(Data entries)
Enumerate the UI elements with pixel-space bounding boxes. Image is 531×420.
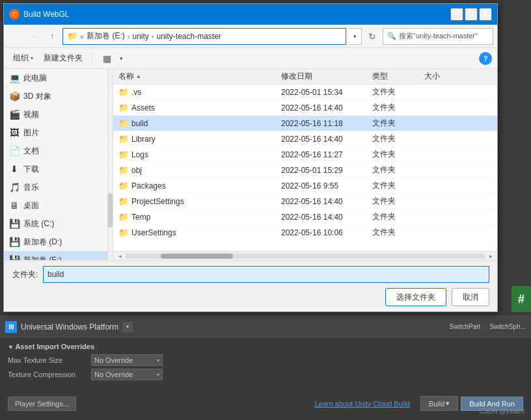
file-date: 2022-05-16 9:55 bbox=[279, 181, 370, 190]
sidebar-item-3dobjects[interactable]: 📦 3D 对象 bbox=[4, 87, 107, 105]
sidebar-item-drive-c[interactable]: 💾 系统 (C:) bbox=[4, 215, 107, 233]
address-dropdown[interactable]: ▾ bbox=[349, 28, 362, 45]
table-row[interactable]: 📁 ProjectSettings 2022-05-16 14:40 文件夹 bbox=[113, 194, 497, 209]
sidebar-item-downloads[interactable]: ⬇ 下载 bbox=[4, 160, 107, 178]
table-row[interactable]: 📁 Assets 2022-05-16 14:40 文件夹 bbox=[113, 100, 497, 116]
select-folder-button[interactable]: 选择文件夹 bbox=[385, 288, 446, 306]
view-button[interactable]: ▦ bbox=[98, 51, 116, 66]
col-header-name[interactable]: 名称 ▲ bbox=[116, 69, 279, 84]
sidebar-item-thispc[interactable]: 💻 此电脑 bbox=[4, 69, 107, 87]
file-type: 文件夹 bbox=[370, 118, 422, 129]
organize-button[interactable]: 组织 ▾ bbox=[9, 51, 37, 66]
path-part-2: unity bbox=[132, 32, 148, 41]
address-path[interactable]: 📁 « 新加卷 (E:) › unity › unity-teach-maste… bbox=[62, 28, 346, 45]
col-header-type[interactable]: 类型 bbox=[370, 69, 422, 84]
dialog-bottom: 文件夹: 选择文件夹 取消 bbox=[4, 260, 497, 311]
table-row[interactable]: 📁 Packages 2022-05-16 9:55 文件夹 bbox=[113, 178, 497, 194]
scroll-right-btn[interactable]: ▸ bbox=[485, 252, 496, 260]
path-part-3: unity-teach-master bbox=[157, 32, 221, 41]
file-date: 2022-05-16 14:40 bbox=[279, 197, 370, 206]
back-button[interactable]: ← bbox=[8, 29, 23, 44]
search-icon: 🔍 bbox=[387, 32, 396, 40]
folder-icon: 📁 bbox=[118, 103, 129, 112]
help-button[interactable]: ? bbox=[479, 52, 492, 65]
sidebar-item-pictures[interactable]: 🖼 图片 bbox=[4, 124, 107, 142]
address-bar: ← → ↑ 📁 « 新加卷 (E:) › unity › unity-teach… bbox=[4, 25, 497, 48]
texture-size-label: Max Texture Size bbox=[8, 356, 86, 364]
sidebar-item-documents[interactable]: 📄 文档 bbox=[4, 142, 107, 160]
col-header-date[interactable]: 修改日期 bbox=[279, 69, 370, 84]
table-row[interactable]: 📁 .vs 2022-05-01 15:34 文件夹 bbox=[113, 85, 497, 100]
texture-compression-select[interactable]: No Override ▾ bbox=[91, 369, 163, 380]
sidebar-item-drive-d[interactable]: 💾 新加卷 (D:) bbox=[4, 233, 107, 251]
csdn-watermark: CSDN @yxlaim bbox=[479, 408, 524, 415]
file-list-container: 名称 ▲ 修改日期 类型 大小 📁 .vs 2022-05-01 15:34 bbox=[113, 69, 497, 260]
sidebar-scrollbar[interactable] bbox=[108, 69, 113, 260]
build-button[interactable]: Build ▾ bbox=[420, 396, 458, 411]
downloads-icon: ⬇ bbox=[9, 164, 20, 174]
switch-part-tab[interactable]: SwitchPart bbox=[450, 323, 481, 330]
cloud-build-link[interactable]: Learn about Unity Cloud Build bbox=[315, 400, 410, 408]
path-separator-1: « bbox=[80, 33, 84, 40]
folder-icon: 📁 bbox=[118, 150, 129, 159]
texture-compression-label: Texture Compression bbox=[8, 371, 86, 378]
file-dialog: ⬡ Build WebGL ─ □ ✕ ← → ↑ 📁 « 新加卷 (E:) ›… bbox=[3, 3, 498, 312]
col-header-size[interactable]: 大小 bbox=[422, 69, 461, 84]
cancel-button[interactable]: 取消 bbox=[452, 288, 489, 306]
sidebar: 💻 此电脑 📦 3D 对象 🎬 视频 🖼 图片 📄 文档 ⬇ 下载 bbox=[4, 69, 108, 260]
horizontal-scrollbar[interactable]: ◂ ▸ bbox=[113, 251, 497, 260]
table-row[interactable]: 📁 Library 2022-05-16 14:40 文件夹 bbox=[113, 131, 497, 147]
hash-tag-icon: # bbox=[511, 286, 531, 312]
file-date: 2022-05-16 11:18 bbox=[279, 119, 370, 128]
folder-icon: 📁 bbox=[118, 181, 129, 190]
folder-icon: 📁 bbox=[118, 212, 129, 222]
file-date: 2022-05-16 14:40 bbox=[279, 135, 370, 144]
texture-size-select[interactable]: No Override ▾ bbox=[91, 354, 163, 366]
file-date: 2022-05-01 15:34 bbox=[279, 88, 370, 97]
table-row[interactable]: 📁 Temp 2022-05-16 14:40 文件夹 bbox=[113, 209, 497, 225]
platform-label: Universal Windows Platform bbox=[21, 322, 118, 332]
documents-icon: 📄 bbox=[9, 146, 20, 156]
search-box[interactable]: 🔍 搜索"unity-teach-master" bbox=[383, 28, 493, 45]
up-button[interactable]: ↑ bbox=[44, 29, 60, 44]
texture-compression-row: Texture Compression No Override ▾ bbox=[8, 369, 523, 380]
sidebar-item-videos[interactable]: 🎬 视频 bbox=[4, 105, 107, 124]
file-type: 文件夹 bbox=[370, 164, 422, 176]
drive-d-label: 新加卷 (D:) bbox=[23, 237, 62, 248]
sidebar-item-drive-e[interactable]: 💾 新加卷 (E:) bbox=[4, 251, 107, 260]
close-button[interactable]: ✕ bbox=[479, 8, 492, 21]
switch-sph-tab[interactable]: SwitchSph... bbox=[489, 323, 526, 330]
table-row[interactable]: 📁 Logs 2022-05-16 11:27 文件夹 bbox=[113, 147, 497, 163]
table-row[interactable]: 📁 obj 2022-05-01 15:29 文件夹 bbox=[113, 163, 497, 178]
forward-button[interactable]: → bbox=[26, 29, 42, 44]
filename-input[interactable] bbox=[43, 266, 489, 283]
file-type: 文件夹 bbox=[370, 180, 422, 191]
folder-icon: 📁 bbox=[118, 165, 129, 175]
player-settings-button[interactable]: Player Settings... bbox=[8, 397, 76, 411]
platform-dropdown[interactable]: ▾ bbox=[122, 322, 133, 332]
path-part-1: 新加卷 (E:) bbox=[87, 31, 125, 42]
file-name: ProjectSettings bbox=[131, 197, 184, 206]
scrollbar-thumb bbox=[161, 254, 233, 259]
table-row[interactable]: 📁 build 2022-05-16 11:18 文件夹 bbox=[113, 116, 497, 131]
maximize-button[interactable]: □ bbox=[465, 8, 478, 21]
build-buttons-row: Player Settings... Learn about Unity Clo… bbox=[0, 391, 531, 416]
sidebar-item-desktop[interactable]: 🖥 桌面 bbox=[4, 196, 107, 215]
file-type: 文件夹 bbox=[370, 102, 422, 113]
file-type: 文件夹 bbox=[370, 86, 422, 98]
refresh-button[interactable]: ↻ bbox=[364, 29, 380, 44]
sidebar-item-music[interactable]: 🎵 音乐 bbox=[4, 178, 107, 196]
pictures-icon: 🖼 bbox=[9, 127, 20, 138]
music-icon: 🎵 bbox=[9, 182, 20, 192]
asset-overrides-section: Asset Import Overrides Max Texture Size … bbox=[0, 337, 531, 388]
file-list: 📁 .vs 2022-05-01 15:34 文件夹 📁 Assets 2022… bbox=[113, 85, 497, 251]
scrollbar-track[interactable] bbox=[125, 254, 485, 259]
scroll-left-btn[interactable]: ◂ bbox=[115, 252, 125, 260]
minimize-button[interactable]: ─ bbox=[450, 8, 463, 21]
view-dropdown-arrow[interactable]: ▾ bbox=[120, 55, 123, 62]
dialog-body: 💻 此电脑 📦 3D 对象 🎬 视频 🖼 图片 📄 文档 ⬇ 下载 bbox=[4, 69, 497, 260]
table-row[interactable]: 📁 UserSettings 2022-05-16 10:06 文件夹 bbox=[113, 225, 497, 241]
file-date: 2022-05-01 15:29 bbox=[279, 166, 370, 175]
new-folder-button[interactable]: 新建文件夹 bbox=[40, 51, 87, 66]
file-name: Assets bbox=[131, 103, 155, 112]
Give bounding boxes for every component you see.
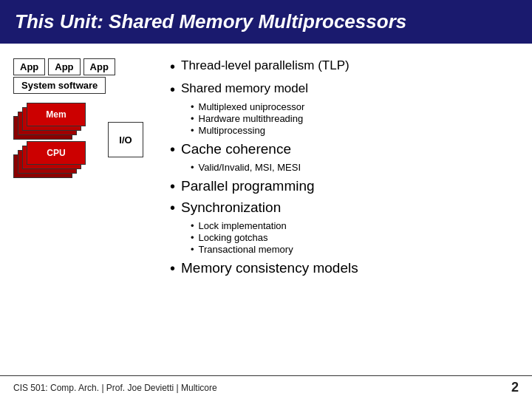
bullet-parallel: • Parallel programming (170, 177, 519, 197)
bullet-cache-text: Cache coherence (181, 140, 291, 160)
hw-diagram: Mem CPU I/O (13, 101, 154, 190)
sub-text-3: Multiprocessing (199, 125, 265, 136)
bullet-tlp: • Thread-level parallelism (TLP) (170, 57, 519, 76)
slide: This Unit: Shared Memory Multiprocessors… (0, 0, 532, 399)
bullet-dot-5: • (170, 198, 175, 217)
app-box-3: App (83, 58, 115, 75)
bullet-dot-3: • (170, 140, 175, 159)
bullet-hw-mt: • Hardware multithreading (191, 113, 519, 124)
bullet-shared-mem-text: Shared memory model (181, 80, 308, 98)
sub-dot-5: • (191, 220, 194, 231)
bullet-dot-1: • (170, 57, 175, 76)
footer-left-text: CIS 501: Comp. Arch. | Prof. Joe Deviett… (13, 383, 217, 393)
mem-label-box: Mem (27, 103, 86, 126)
slide-title: This Unit: Shared Memory Multiprocessors (0, 0, 532, 44)
sys-sw-box: System software (13, 77, 106, 94)
sub-dot-2: • (191, 113, 194, 124)
app-row: App App App (13, 58, 115, 75)
sub-dot-6: • (191, 232, 194, 243)
bullet-mux-uni: • Multiplexed uniprocessor (191, 101, 519, 112)
bullet-mem-consistency-text: Memory consistency models (181, 259, 358, 279)
sub-dot-4: • (191, 162, 194, 173)
sub-text-5: Lock implementation (199, 220, 287, 231)
bullet-parallel-text: Parallel programming (181, 177, 315, 197)
sub-text-7: Transactional memory (199, 244, 293, 255)
bullet-trans-mem: • Transactional memory (191, 244, 519, 255)
footer: CIS 501: Comp. Arch. | Prof. Joe Deviett… (0, 375, 532, 399)
sub-dot-3: • (191, 125, 194, 136)
bullet-multiproc: • Multiprocessing (191, 125, 519, 136)
bullet-lock-impl: • Lock implementation (191, 220, 519, 231)
bullets-panel: • Thread-level parallelism (TLP) • Share… (163, 51, 532, 368)
app-box-1: App (13, 58, 45, 75)
diagram-panel: App App App System software Mem (0, 51, 163, 368)
sub-dot-7: • (191, 244, 194, 255)
bullet-msi: • Valid/Invalid, MSI, MESI (191, 162, 519, 173)
io-box: I/O (108, 122, 143, 157)
bullet-shared-mem: • Shared memory model (170, 80, 519, 99)
bullet-mem-consistency: • Memory consistency models (170, 259, 519, 279)
footer-page-number: 2 (511, 380, 519, 395)
bullet-sync: • Synchronization (170, 198, 519, 218)
cpu-label-box: CPU (27, 141, 86, 165)
sub-text-4: Valid/Invalid, MSI, MESI (199, 162, 301, 173)
content-area: App App App System software Mem (0, 44, 532, 375)
bullet-dot-4: • (170, 177, 175, 196)
sub-dot-1: • (191, 101, 194, 112)
bullet-dot-6: • (170, 259, 175, 278)
bullet-tlp-text: Thread-level parallelism (TLP) (181, 57, 349, 75)
app-box-2: App (48, 58, 80, 75)
bullet-dot-2: • (170, 80, 175, 99)
sub-text-6: Locking gotchas (199, 232, 268, 243)
bullet-cache: • Cache coherence (170, 140, 519, 160)
sub-text-2: Hardware multithreading (199, 113, 304, 124)
sub-text-1: Multiplexed uniprocessor (199, 101, 305, 112)
bullet-locking-gotchas: • Locking gotchas (191, 232, 519, 243)
title-text: This Unit: Shared Memory Multiprocessors (15, 10, 406, 33)
bullet-sync-text: Synchronization (181, 198, 281, 218)
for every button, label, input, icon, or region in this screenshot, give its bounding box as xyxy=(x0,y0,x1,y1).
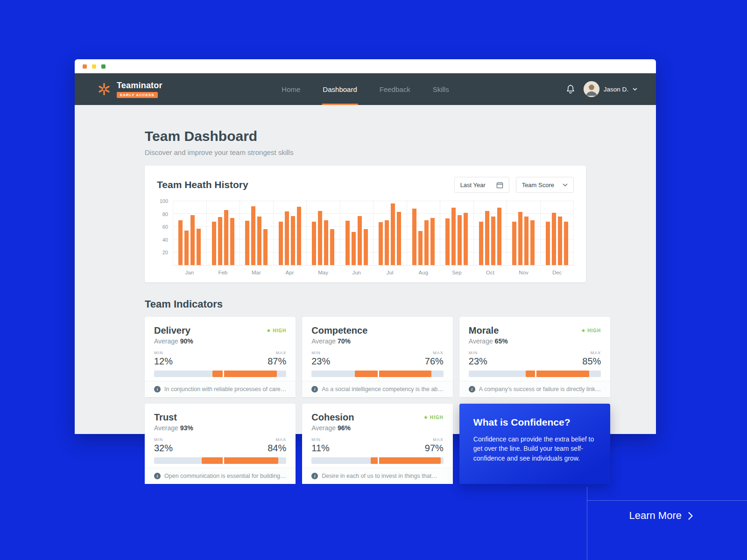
average-value: 90% xyxy=(180,337,193,345)
chart-month-label: Jan xyxy=(173,270,206,275)
bar xyxy=(245,221,249,265)
chart-month-column xyxy=(340,201,374,265)
info-icon: i xyxy=(311,386,318,392)
bar xyxy=(497,208,501,265)
chart-month-labels: JanFebMarAprMayJunJulAugSepOctNovDec xyxy=(173,266,574,275)
team-health-history-card: Team Heath History Last Year xyxy=(145,166,586,282)
chart-month-label: Jun xyxy=(340,270,374,275)
bar xyxy=(224,210,228,265)
bar xyxy=(458,215,462,265)
range-notch xyxy=(378,457,379,464)
bar xyxy=(364,229,368,265)
min-value: 32% xyxy=(154,443,173,454)
chevron-down-icon xyxy=(563,183,568,187)
range-fill xyxy=(202,457,278,464)
chart-month-column xyxy=(407,201,441,265)
window-minimize-button[interactable] xyxy=(92,64,96,69)
bar xyxy=(430,218,435,265)
calendar-icon xyxy=(496,182,503,189)
star-icon: ★ xyxy=(423,414,428,420)
average-value: 70% xyxy=(338,337,351,345)
bar xyxy=(257,217,261,265)
bar xyxy=(197,229,201,265)
user-menu[interactable]: Jason D. xyxy=(584,81,637,97)
bar xyxy=(564,222,568,265)
chart-y-tick: 60 xyxy=(162,224,168,230)
indicator-note: i As a social intelligence competency is… xyxy=(302,381,453,397)
max-value: 87% xyxy=(268,356,286,367)
bar xyxy=(397,212,401,265)
min-value: 23% xyxy=(469,356,487,367)
average-line: Average 90% xyxy=(154,337,286,345)
main-content: Team Dashboard Discover and improve your… xyxy=(75,105,656,434)
indicator-note: i In conjunction with reliable processes… xyxy=(145,381,296,397)
bar xyxy=(297,207,301,265)
range-fill xyxy=(371,457,441,464)
high-badge: ★ HIGH xyxy=(266,328,286,334)
chart-y-axis: 20406080100 xyxy=(157,201,173,266)
page-subtitle: Discover and improve your team strongest… xyxy=(145,148,586,156)
chart-month-label: Nov xyxy=(507,270,541,275)
learn-more-link[interactable]: Learn More xyxy=(629,510,693,522)
bar xyxy=(524,217,529,265)
chart-month-column xyxy=(374,201,407,265)
chart-month-column xyxy=(541,201,574,265)
average-value: 65% xyxy=(495,337,508,345)
bar xyxy=(324,220,328,265)
nav-right: Jason D. xyxy=(566,81,637,97)
bar xyxy=(512,222,516,265)
chart-month-column xyxy=(240,201,274,265)
brand[interactable]: Teaminator EARLY ACCESS xyxy=(97,81,162,98)
indicator-card-competence: Competence ★ Average 70% MIN 23% MAX xyxy=(302,317,453,397)
chart-month-label: Mar xyxy=(240,270,273,275)
bar xyxy=(518,212,522,265)
nav-link-feedback[interactable]: Feedback xyxy=(379,73,411,105)
bar xyxy=(178,220,183,265)
max-label: MAX xyxy=(425,437,444,442)
range-bar xyxy=(154,371,286,377)
bar xyxy=(558,217,562,265)
chart-month-column xyxy=(507,201,541,265)
app-window: Teaminator EARLY ACCESS Home Dashboard F… xyxy=(75,59,656,434)
confidence-promo-card: What is Confidence? Confidence can provi… xyxy=(459,404,611,484)
window-close-button[interactable] xyxy=(83,64,87,69)
bar xyxy=(251,206,255,265)
range-notch xyxy=(535,371,536,377)
nav-link-home[interactable]: Home xyxy=(281,73,301,105)
chart-y-tick: 80 xyxy=(162,211,168,217)
min-label: MIN xyxy=(311,437,330,442)
team-health-chart: 20406080100 JanFebMarAprMayJunJulAugSepO… xyxy=(157,201,574,275)
star-icon: ★ xyxy=(581,328,585,334)
indicator-cards-grid: Delivery ★ HIGH Average 90% MIN 12% MAX xyxy=(145,317,586,484)
team-indicators-heading: Team Indicators xyxy=(145,298,586,310)
metric-select[interactable]: Team Score xyxy=(516,177,574,193)
metric-select-value: Team Score xyxy=(522,182,554,189)
range-fill xyxy=(355,371,431,377)
chart-month-label: Aug xyxy=(407,270,440,275)
bar xyxy=(312,222,316,265)
average-line: Average 65% xyxy=(469,337,601,345)
max-label: MAX xyxy=(268,350,286,355)
top-navbar: Teaminator EARLY ACCESS Home Dashboard F… xyxy=(75,73,656,105)
bar xyxy=(279,222,283,265)
date-range-filter[interactable]: Last Year xyxy=(454,177,509,193)
bar xyxy=(418,231,423,265)
bar xyxy=(530,220,535,265)
chart-y-tick: 40 xyxy=(162,237,168,243)
user-avatar xyxy=(584,81,599,97)
star-icon: ★ xyxy=(266,328,271,334)
window-maximize-button[interactable] xyxy=(101,64,106,69)
chart-month-label: Sep xyxy=(440,270,474,275)
bar xyxy=(318,211,322,265)
chart-month-label: Feb xyxy=(206,270,240,275)
chart-month-column xyxy=(207,201,240,265)
indicator-title: Morale xyxy=(469,325,499,336)
average-line: Average 93% xyxy=(154,424,286,432)
notifications-bell-icon[interactable] xyxy=(566,84,575,94)
nav-link-skills[interactable]: Skills xyxy=(432,73,450,105)
max-value: 76% xyxy=(425,356,444,367)
max-label: MAX xyxy=(582,350,601,355)
bar xyxy=(445,218,450,265)
confidence-title: What is Confidence? xyxy=(473,417,597,428)
nav-link-dashboard[interactable]: Dashboard xyxy=(322,73,358,105)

### Try it
Only lines that contain "page" are needed, so copy each of them from the data.

### Finished task
footer-page-number: 2 (511, 380, 519, 395)
page-subtitle: Discover and improve your team strongest… xyxy=(145,148,586,156)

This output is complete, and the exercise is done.